2018-01-25
Preprocessing GLSL Shaders
Coal uses OpenGL (3.2 Core Profile or 2.1) for rendering. As such, it uses programmable shaders to do the heavy lifting, in a C-like language called GLSL.
It works well for me, especially since I'm not pushing the API to its limits (just look at the game's screenshots). One area that I wanted to fix was the inability to send important hard-coded constants from the game to the shaders. While GLSL allows for uniforms that you send to the shader (usually things like projection matrices that change every frame), arrays of uniforms must be at a fixed size at shader compile time. A common example is sending the transformation matrices of an animated model's bones to the vertex shader.
GLSL doesn't support dynamic arrays such as C++ vectors, so a straightforward way to pass a model's bones is to assume a maximum number of bones any model can have and set that as the size in the shader. I would then have to write the same max number somewhere in my game code, so I can do validation like asserting that a loaded model never exceeds the bone limit. Unfortunately, I also have to keep the limits in both the code and shaders in sync.
Another limitation I'm running against is GLSL's varying compatibility in different video cards. For lighting and shadow mapping, every entity in Coal has a limit of 3 omnidirectional lights that can affect its color and cast dynamic shadows.
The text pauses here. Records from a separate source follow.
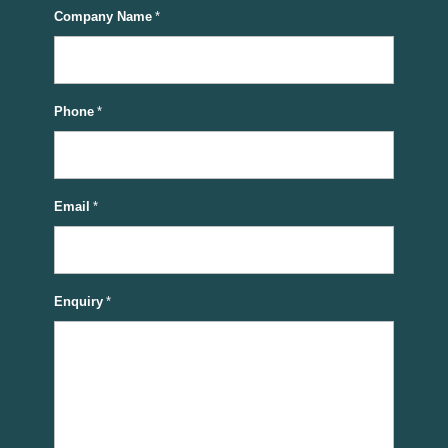
Company Name
*
Phone
*
Email
*
Enquiry
*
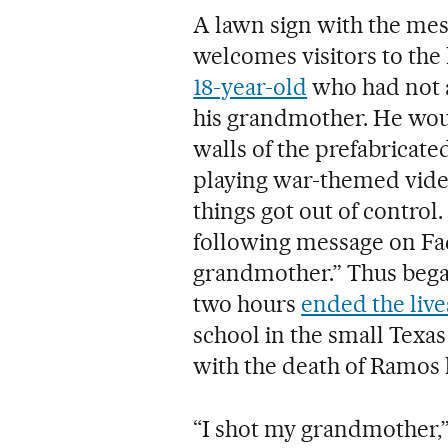
A lawn sign with the mes
welcomes visitors to th
18-year-old
who had not a
his grandmother. He wou
walls of the prefabricate
playing war-themed vide
things got out of contro
following message on Fa
grandmother.” Thus began 
two hours
ended the live
school in the small Tex
with the death of Ramos 
“I shot my grandmother,”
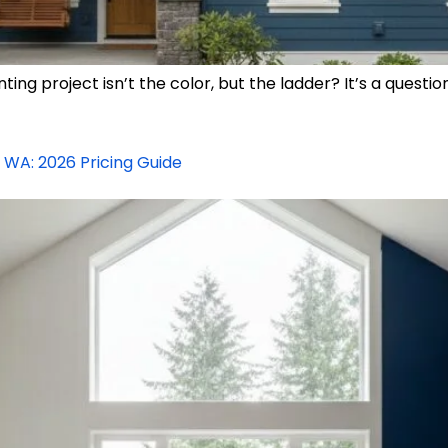
nting project isn’t the color, but the ladder? It’s a qu
, WA: 2026 Pricing Guide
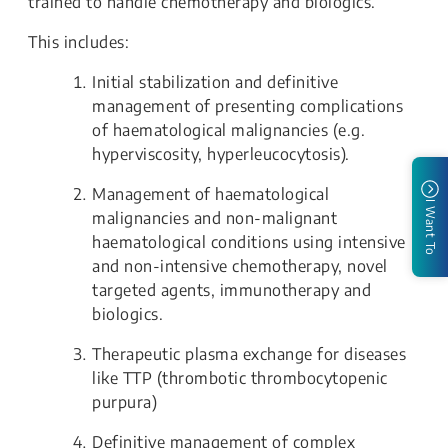
trained to handle chemotherapy and biologics.
This includes:
Initial stabilization and definitive
management of presenting complications
of haematological malignancies (e.g.
hyperviscosity, hyperleucocytosis).
Management of haematological
I Want To
malignancies and non-malignant
haematological conditions using intensive
and non-intensive chemotherapy, novel
targeted agents, immunotherapy and
biologics.
Therapeutic plasma exchange for diseases
like TTP (thrombotic thrombocytopenic
purpura)
Definitive management of complex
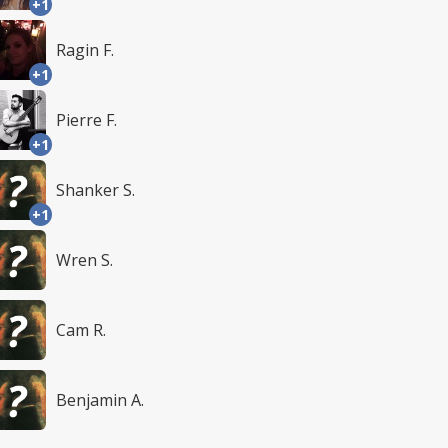
+1
Ragin F.
+1
Pierre F.
+1
Shanker S.
+1
Wren S.
Cam R.
Benjamin A.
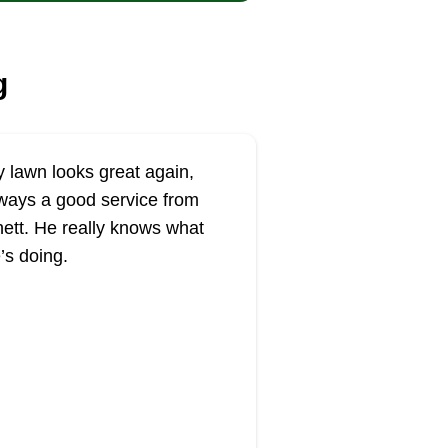
g
 lawn looks great again,
ways a good service from
ett. He really knows what
’s doing.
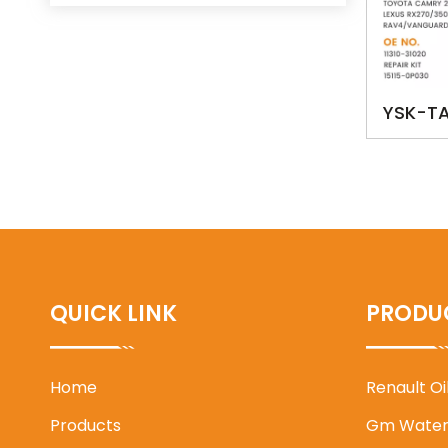
YSK-TA
0P030
BLADE 
RAV4/V
QUICK LINK
PRODU
Home
Renault O
Products
Gm Water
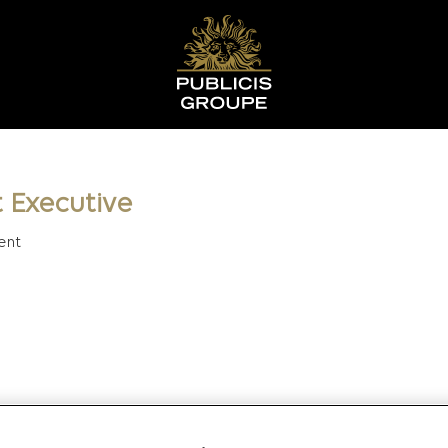
 Executive
ent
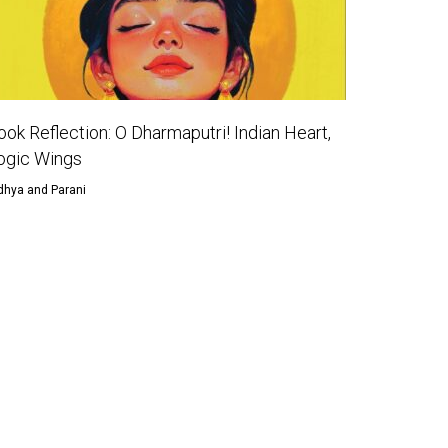
ook Reflection: O Dharmaputri! Indian Heart,
ogic Wings
dhya and Parani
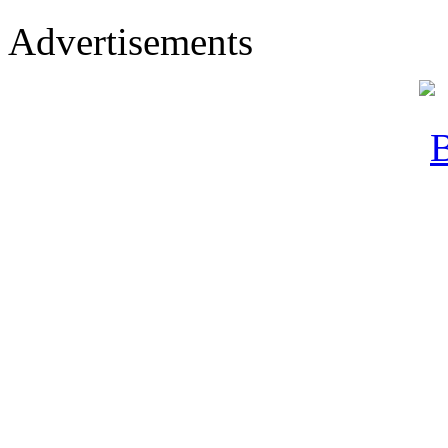
Advertisements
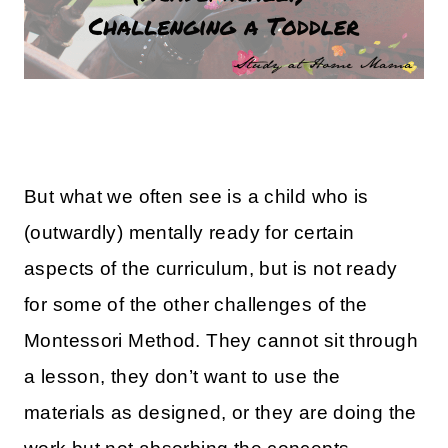
But what we often see is a child who is
(outwardly) mentally ready for certain
aspects of the curriculum, but is not ready
for some of the other challenges of the
Montessori Method. They cannot sit through
a lesson, they don’t want to use the
materials as designed, or they are doing the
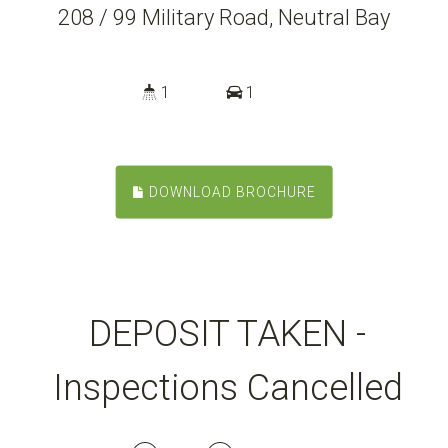
208 / 99 Military Road, Neutral Bay
1
1
DOWNLOAD BROCHURE
DEPOSIT TAKEN -
Inspections Cancelled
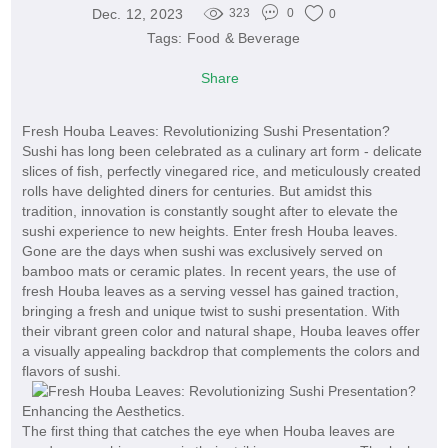
Dec. 12, 2023
323
0
0
Tags:
Food & Beverage
Share
Fresh Houba Leaves: Revolutionizing Sushi Presentation?
Sushi has long been celebrated as a culinary art form - delicate
slices of fish, perfectly vinegared rice, and meticulously created
rolls have delighted diners for centuries. But amidst this
tradition, innovation is constantly sought after to elevate the
sushi experience to new heights. Enter fresh Houba leaves.
Gone are the days when sushi was exclusively served on
bamboo mats or ceramic plates. In recent years, the use of
fresh Houba leaves as a serving vessel has gained traction,
bringing a fresh and unique twist to sushi presentation. With
their vibrant green color and natural shape, Houba leaves offer
a visually appealing backdrop that complements the colors and
flavors of sushi.
Enhancing the Aesthetics.
The first thing that catches the eye when Houba leaves are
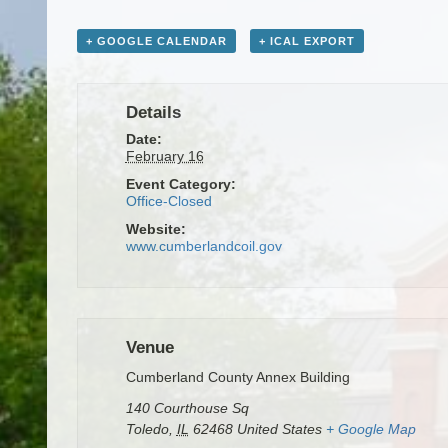
+ GOOGLE CALENDAR
+ ICAL EXPORT
Details
Date:
February 16
Event Category:
Office-Closed
Website:
www.cumberlandcoil.gov
Venue
Cumberland County Annex Building
140 Courthouse Sq
Toledo
,
IL
62468
United States
+ Google Map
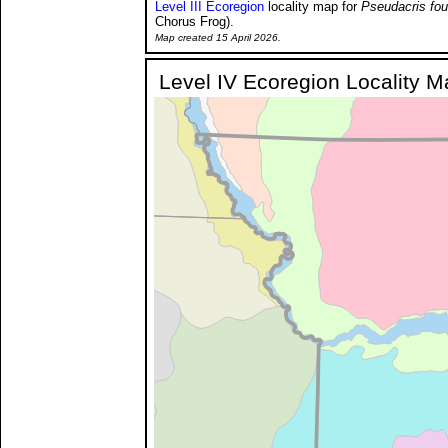
Level III Ecoregion
locality map for
Pseudacris fou
Chorus Frog).
Map created 15 April 2026.
Level IV Ecoregion Locality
In the fragment shader for rendering maps, the uniform I use for this are samplerCubes (cubemaps that contain the shadow depth to compare against to decide whether to darken a pixel). On the nVidia card in my main gaming computer, the shader pseudocode I do for looping through every light and calculating the shadow is fairly simple:
const int MAX_LIGHTS = 3;
uniform samplerCube depth_samplers[MAX_LIGHTS];
float shadow[MAX_LIGHTS];
for (i = 0; i < num_shadowcasting_lights; i++)
{
shadow[X] = ShadowCalculation(depth_samplers[i]);
}
Unfortunately, compiling this shader in my laptop with Intel HD3000 spits out the following error.
error: sampler arrays indexed with non-constant expressions are forbidden in GLSL 1.30 and later
With no way to use variables as array indices, I was forced to write the following monstrosity.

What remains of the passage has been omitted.